"""

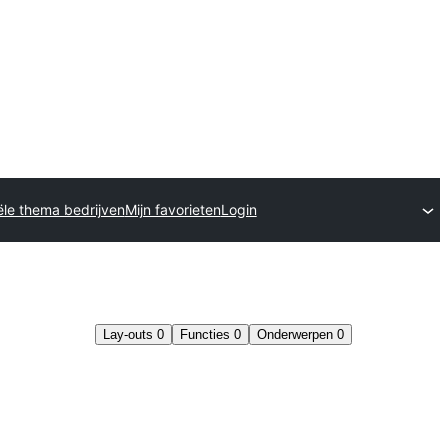
le thema bedrijven
Mijn favorieten
Login
Lay-outs
0
Functies
0
Onderwerpen
0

"""

■ Task details
An exact copy of the listing above is to be set down, with no pictures in it.

■ Response box
le thema bedrijven
Mijn favorieten
Login
Lay-outs
0
Functies
0
Onderwerpen
0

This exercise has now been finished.